Thermal underwear is an essential layer to staying warm out there. Couple this with a fuzzy or puffy mid-layer and outerwear that’s wind and water proof. They’ll be begging you to stay on the slopes till the lifts stop turning. Kids have a larger surface to bodyweight ratio to adults, meaning that they cool off much quicker and are more prone to hypothermia.
3. Bright Clothes
Australia may be mostly desert, but we get more than our fair share of horrible weather. When this becomes fog, rain or snow up on the mountains, it can quickly turn into a white out situation where little can be seen. It’s disorienting for the best of us, but kids are often unaware that if they stray just a few extra metres, they may no longer be able to see their family or group. When you can, dress them in something bright that will help them stand out and have the highest possibility of being visible. This will have the added benefit of you being able to more easily spot them in a crowd.
4. Eye Protection
At the snow the suns rays can be stronger than at the beach because you’re at altitude and the snow reflects the UV rays, magnifying the effect. Make sure your kids have sunnies or goggles that they wear all day as Snow Blindness can seriously damage the cornea of the eye.
This high level of UV radiation means that all exposed areas of skin are at risk and need to be slip, slopped and slapped! Apply sunscreen on the kids before putting on their ski boots, to give it time to be absorbed and take effect. And stash a small bottle in their pocket so they can reapply at lunch!
Over the years there’s been plenty of debate as to whether ski helmets should be worn. The Australian Ski Areas Association recommends them, and many ski schools have made wearing a helmet compulsory for all children participating in snowsports lessons. While it’s every parents decision, it is encouraged that you educate yourself on the benefits and limitations of helmet usage.
7. The Alpine Responsibility Code
They’re never too young to learn how to be a responsible rider, and the Alpine Responsibility Code is a great starting point.

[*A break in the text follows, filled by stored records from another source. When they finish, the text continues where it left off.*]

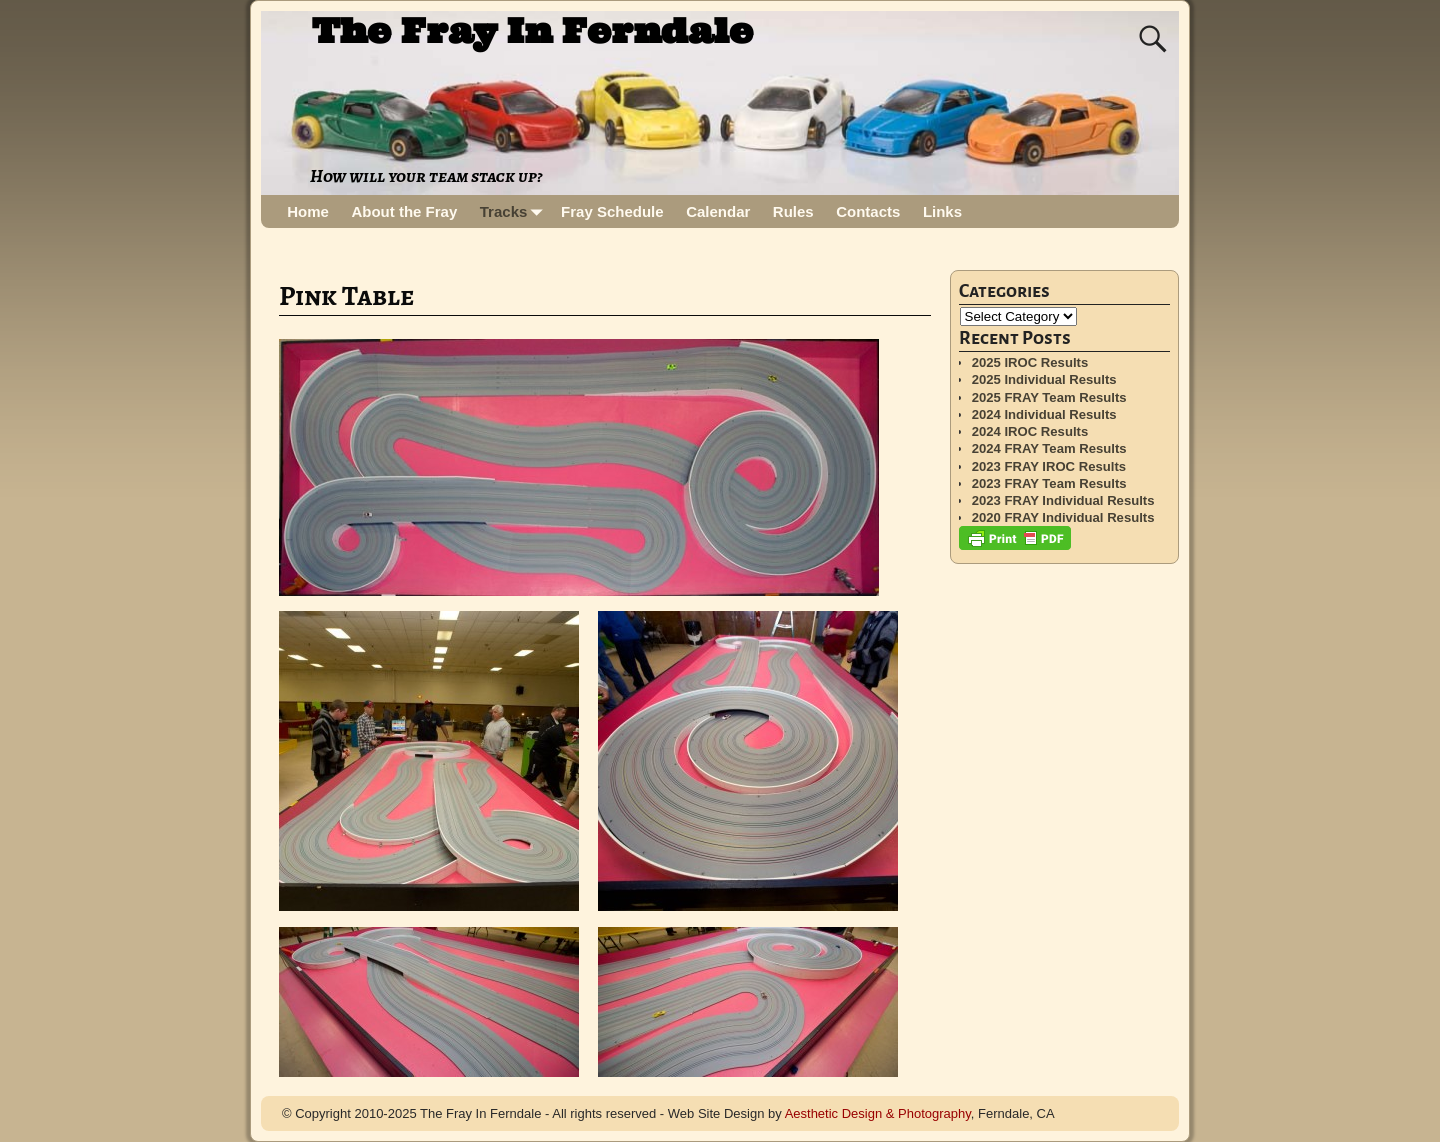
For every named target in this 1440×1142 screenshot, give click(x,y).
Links (942, 211)
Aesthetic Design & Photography (878, 1113)
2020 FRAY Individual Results (1063, 517)
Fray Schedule (612, 211)
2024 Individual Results (1044, 414)
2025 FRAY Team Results (1049, 397)
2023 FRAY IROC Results (1049, 466)
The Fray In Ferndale (532, 30)
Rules (793, 211)
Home (308, 211)
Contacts (868, 211)
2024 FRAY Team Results (1049, 448)
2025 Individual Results (1044, 379)
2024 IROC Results (1030, 431)
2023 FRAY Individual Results (1063, 500)
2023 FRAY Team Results (1049, 483)
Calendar (718, 211)
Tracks (515, 211)
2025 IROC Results (1030, 362)
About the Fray (404, 211)
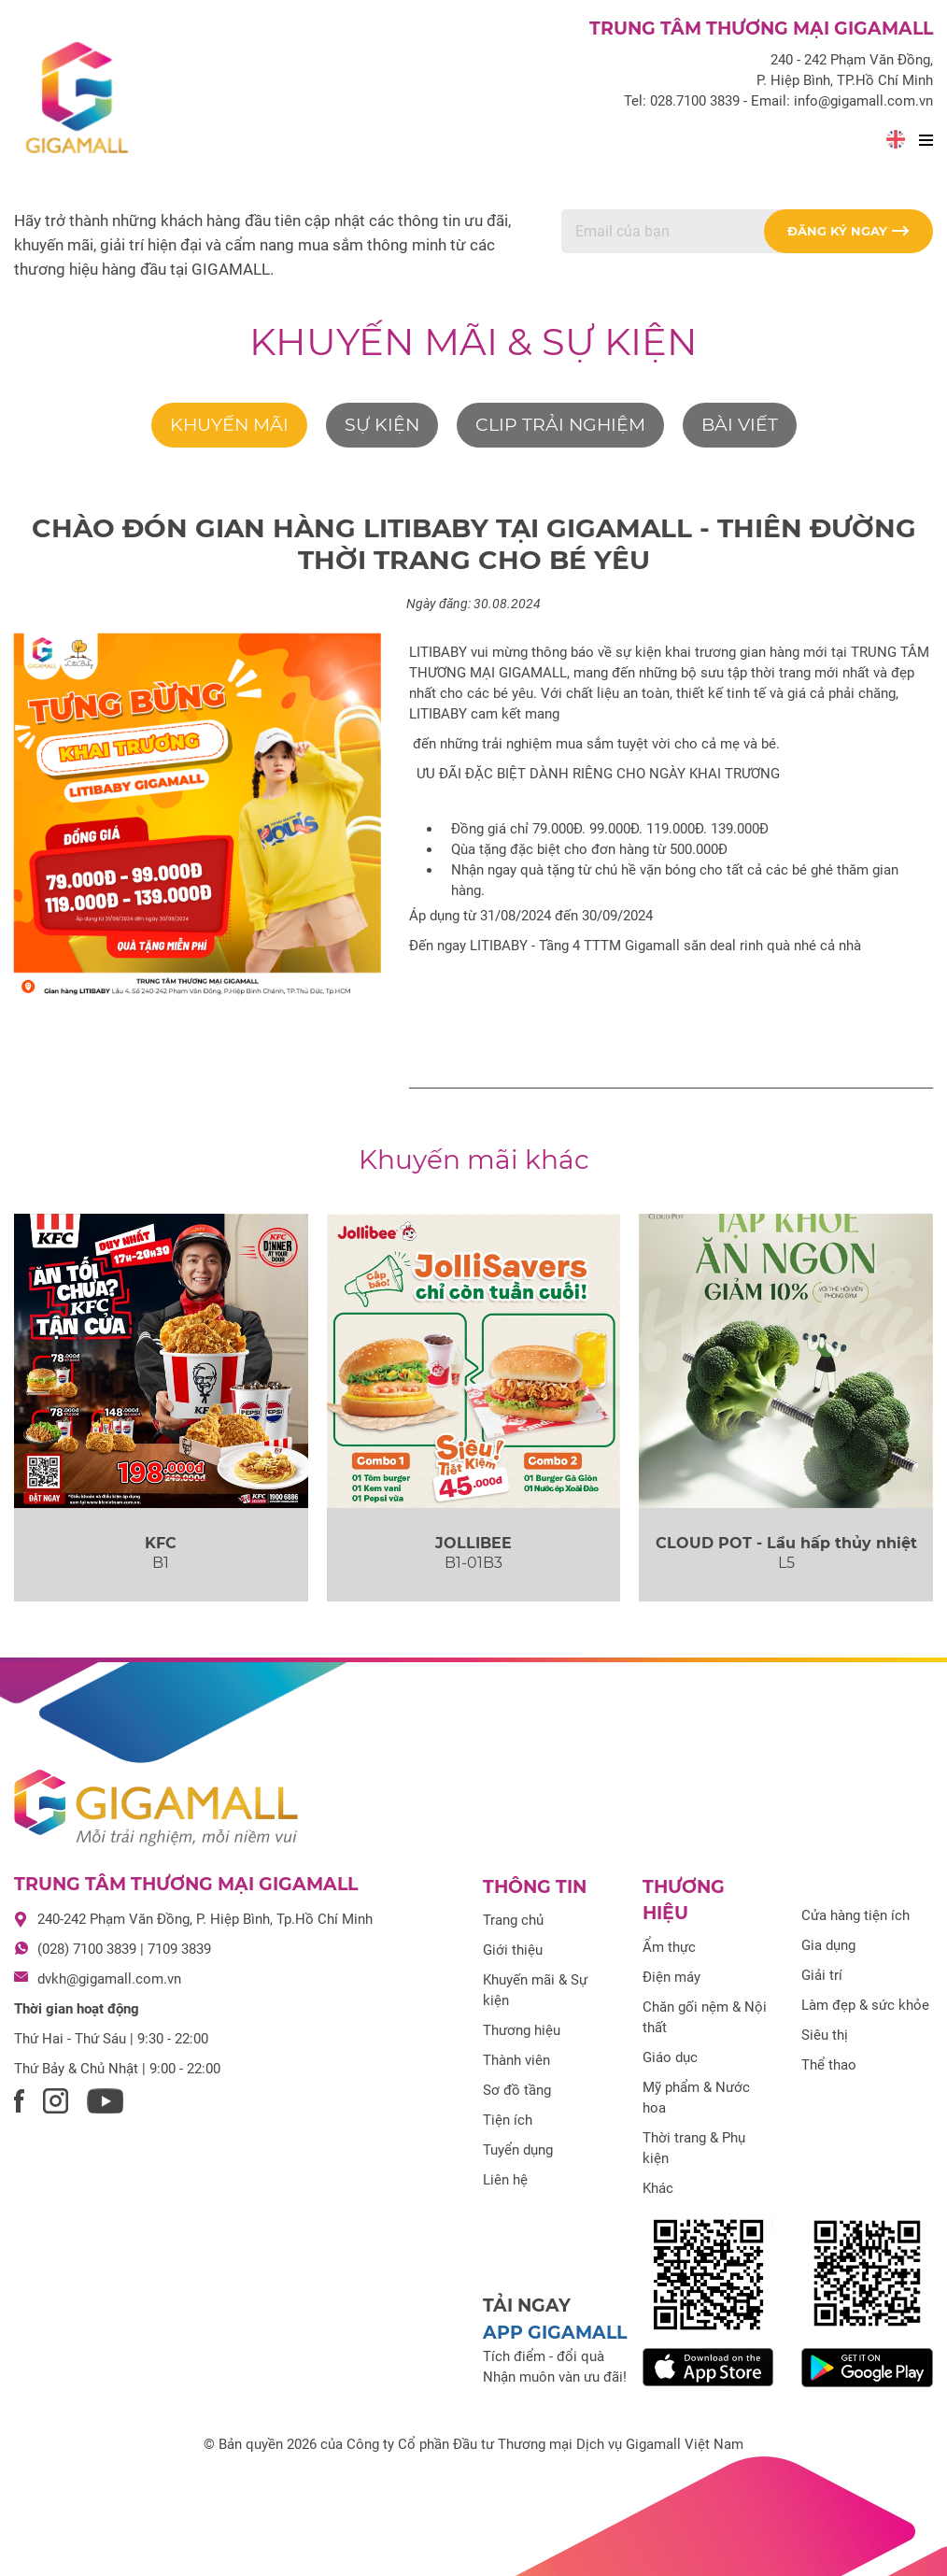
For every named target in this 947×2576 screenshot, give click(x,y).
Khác (658, 2188)
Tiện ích (507, 2120)
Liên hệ (505, 2179)
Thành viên (516, 2060)
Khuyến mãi (229, 424)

It’s printed on most trail maps and provides great ways to reduce risks when out on the mountain.
8. Back Protection
In the event of a crash, in particular a sharp hit to a specific spot, a back protector is designed to distribute impact pressure to your back more evenly and help you to avoid broken bones.
While not compulsory, if your kids are hitting the park pretty hard or getting into freestyle skiing or racing, you might want to do some research at the benefits and limitations of wearing a back protector.
9. Meet Ups
Becoming lost or separated from your group on the mountain happens in a split second, and mobile reception can’t be guaranteed, so it’s a great idea for groups of skiers to agree on a meeting point in the event that someone gets lost.
For kids, the first rule for kids is to never load a lift without the family or friends, that way you’ll all be reunited at the bottom of the run, rather than having kids ride the lift on their own and waiting for each other in the often stronger elements at the top. The next is that if they’re lost, they need to find and tell a mountain employee like a ski instructor, ski patrol, or liftie. Same goes for parents, if they’ve lost their child, locate a mountain employee as ski resorts have lots of eyes on the hill and are great at getting the word out and starting the search quickly. Lastly, make sure you put a business card in their pocket and that they know it’s there so they can give it to a mountain employee in the event that they’re lost.
10. Stay Hydrated and Fuelled
Food provides energy for active adventure activities. It is necessary for maintain movement and body temperature in a cold environment. Make sure you eat a good breakfast, consider eating a little more than usual and certainly drink more water than usual. Stop when you are tired and warm up with a hot chocolate!